Each line from the one containing "Sara Henriksen" through the final line of the data below must be repeated exactly.

== Segment start ==

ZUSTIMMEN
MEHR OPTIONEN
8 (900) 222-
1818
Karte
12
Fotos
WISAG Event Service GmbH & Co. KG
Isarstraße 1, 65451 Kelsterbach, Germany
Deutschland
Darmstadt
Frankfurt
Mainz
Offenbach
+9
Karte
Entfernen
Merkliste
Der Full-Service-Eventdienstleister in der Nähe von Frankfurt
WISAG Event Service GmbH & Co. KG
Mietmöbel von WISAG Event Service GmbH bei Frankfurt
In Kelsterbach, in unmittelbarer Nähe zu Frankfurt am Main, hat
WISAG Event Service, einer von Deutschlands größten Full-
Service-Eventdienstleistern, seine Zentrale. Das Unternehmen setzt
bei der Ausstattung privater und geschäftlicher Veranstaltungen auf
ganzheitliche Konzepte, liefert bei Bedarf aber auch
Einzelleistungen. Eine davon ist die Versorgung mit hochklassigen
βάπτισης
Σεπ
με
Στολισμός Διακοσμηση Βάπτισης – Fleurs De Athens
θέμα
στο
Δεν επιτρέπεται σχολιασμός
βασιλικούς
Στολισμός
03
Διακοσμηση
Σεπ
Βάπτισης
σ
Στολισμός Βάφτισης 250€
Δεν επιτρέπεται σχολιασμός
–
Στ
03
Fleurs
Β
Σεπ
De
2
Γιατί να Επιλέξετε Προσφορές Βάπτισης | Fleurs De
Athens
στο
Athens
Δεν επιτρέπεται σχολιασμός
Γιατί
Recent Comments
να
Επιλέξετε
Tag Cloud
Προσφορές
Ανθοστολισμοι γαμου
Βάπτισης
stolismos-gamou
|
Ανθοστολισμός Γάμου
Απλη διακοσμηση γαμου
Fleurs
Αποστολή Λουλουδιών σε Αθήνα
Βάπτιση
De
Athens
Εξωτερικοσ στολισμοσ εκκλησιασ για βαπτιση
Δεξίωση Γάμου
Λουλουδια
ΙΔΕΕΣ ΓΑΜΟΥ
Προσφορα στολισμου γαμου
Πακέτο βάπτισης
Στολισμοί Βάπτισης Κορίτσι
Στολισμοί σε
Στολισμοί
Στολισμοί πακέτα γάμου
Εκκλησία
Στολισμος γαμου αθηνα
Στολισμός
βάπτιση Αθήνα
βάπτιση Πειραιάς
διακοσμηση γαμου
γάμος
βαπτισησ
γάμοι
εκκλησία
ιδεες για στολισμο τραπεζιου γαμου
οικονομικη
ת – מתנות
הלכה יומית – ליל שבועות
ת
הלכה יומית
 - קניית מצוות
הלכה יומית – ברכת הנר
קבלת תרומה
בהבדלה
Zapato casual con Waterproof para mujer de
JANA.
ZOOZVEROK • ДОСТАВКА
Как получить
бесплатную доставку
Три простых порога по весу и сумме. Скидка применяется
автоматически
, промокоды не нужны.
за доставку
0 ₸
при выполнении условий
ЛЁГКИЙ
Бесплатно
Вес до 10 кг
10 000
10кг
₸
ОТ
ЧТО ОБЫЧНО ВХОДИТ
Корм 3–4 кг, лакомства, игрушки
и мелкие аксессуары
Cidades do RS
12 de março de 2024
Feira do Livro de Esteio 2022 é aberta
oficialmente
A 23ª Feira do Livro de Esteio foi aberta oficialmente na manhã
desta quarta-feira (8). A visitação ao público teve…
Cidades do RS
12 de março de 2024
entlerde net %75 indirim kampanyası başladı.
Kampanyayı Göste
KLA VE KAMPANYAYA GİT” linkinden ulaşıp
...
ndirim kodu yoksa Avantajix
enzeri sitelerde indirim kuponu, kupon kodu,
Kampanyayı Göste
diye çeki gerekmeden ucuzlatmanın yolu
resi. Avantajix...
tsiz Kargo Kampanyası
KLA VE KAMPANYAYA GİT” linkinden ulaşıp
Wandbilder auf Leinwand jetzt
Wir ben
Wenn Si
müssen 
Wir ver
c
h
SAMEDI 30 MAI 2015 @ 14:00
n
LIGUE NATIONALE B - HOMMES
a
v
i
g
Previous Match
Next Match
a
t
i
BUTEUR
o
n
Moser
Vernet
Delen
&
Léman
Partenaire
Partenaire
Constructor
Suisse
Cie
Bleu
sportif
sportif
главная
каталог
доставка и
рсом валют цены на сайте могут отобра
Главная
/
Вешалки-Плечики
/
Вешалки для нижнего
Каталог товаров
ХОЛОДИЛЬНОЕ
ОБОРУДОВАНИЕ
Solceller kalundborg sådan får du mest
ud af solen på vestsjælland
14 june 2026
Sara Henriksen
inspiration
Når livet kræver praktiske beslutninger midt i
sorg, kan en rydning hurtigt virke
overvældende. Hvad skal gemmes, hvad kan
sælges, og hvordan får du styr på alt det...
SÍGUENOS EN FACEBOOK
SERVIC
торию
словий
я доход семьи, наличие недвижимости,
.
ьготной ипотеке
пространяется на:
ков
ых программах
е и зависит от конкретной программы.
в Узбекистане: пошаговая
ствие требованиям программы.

== Segment end ==

- [Output below]
Sara Henriksen
inspiration
Når livet kræver praktiske beslutninger midt i
sorg, kan en rydning hurtigt virke
overvældende. Hvad skal gemmes, hvad kan
sælges, og hvordan får du styr på alt det...
SÍGUENOS EN FACEBOOK
SERVIC
торию
словий
я доход семьи, наличие недвижимости,
.
ьготной ипотеке
пространяется на:
ков
ых программах
е и зависит от конкретной программы.
в Узбекистане: пошаговая
ствие требованиям программы.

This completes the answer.